Usaha penerjemahan karya agung dari tamadun-tamadun terdahulu sekaligus telah meletakkan bahasa Arab sebagai bahasa ilmu dunia. 

Dengan demikian, memberi peluang kepada umat Islam mendekati karya-karya ini, dengan mengharmonikan falsafah-falsafah ilmu yang terdapat dalam peradaban ini dengan ajaran agama Islam. 

Maka, lahirlah para ilmuwan Islam yang bukan sekadar alim dalam ilmu fardhu'ain. Mereka juga arif tentang ilmu-ilmu fardhu kifayah. Nama-nama, seperti al-Farabi, al-Biruni, al-Kindi, al-Ghazali, Ibn Sina, Ibn Baitar, Ibn Nafis, Ibn Rushd mewakili ilmuwan Islam yang mahir dalam ilmu agama dan pakar dalam ilmu mereka masing-masing.

Di era kepemimpinannya, Kekhalifahan Abbasiyah menjelma sebagai adikuasa dunia yang sangat disegani. Wilayah kekuasaan dunia Islam terbentang luas mulai dari Pantai Atlantik di Barat hingga Tembok Besar Cina di Timur. 

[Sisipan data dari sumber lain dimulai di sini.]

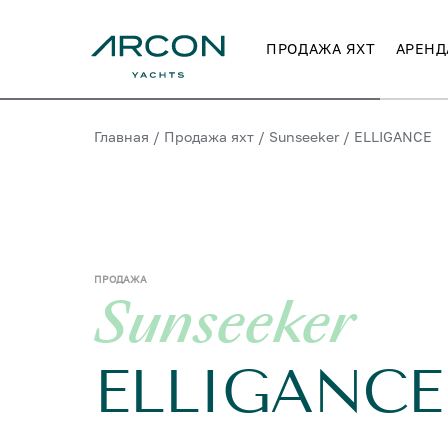
ПРОДАЖА ЯХТ
АРЕНД
Главная
/
Продажа яхт
/
Sunseeker
/
ELLIGANCE
ПРОДАЖА
Sunseeker
ELLIGANCE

Dalam dua dasawarsa kekuasaannya, sang khalifah juga berhasil menjadikan dunia Islam sebagai penguasa ilmu pengetahuan dan peradaban di dunia.

Kehebatan mereka tidak sekadar pada ilmu yang ada di dada. Malah mereka memperturunkan ilmu melalui pelbagai penulisan kitab yang menjadi khazanah ilmu bagi umat Islam hingga hari ini. 

Selain itu, karya mereka juga telah dimanfaatkan oleh bangsa Eropa sehingga mereka berjaya dan muncul sebagai bangsa yang menguasai ilmu.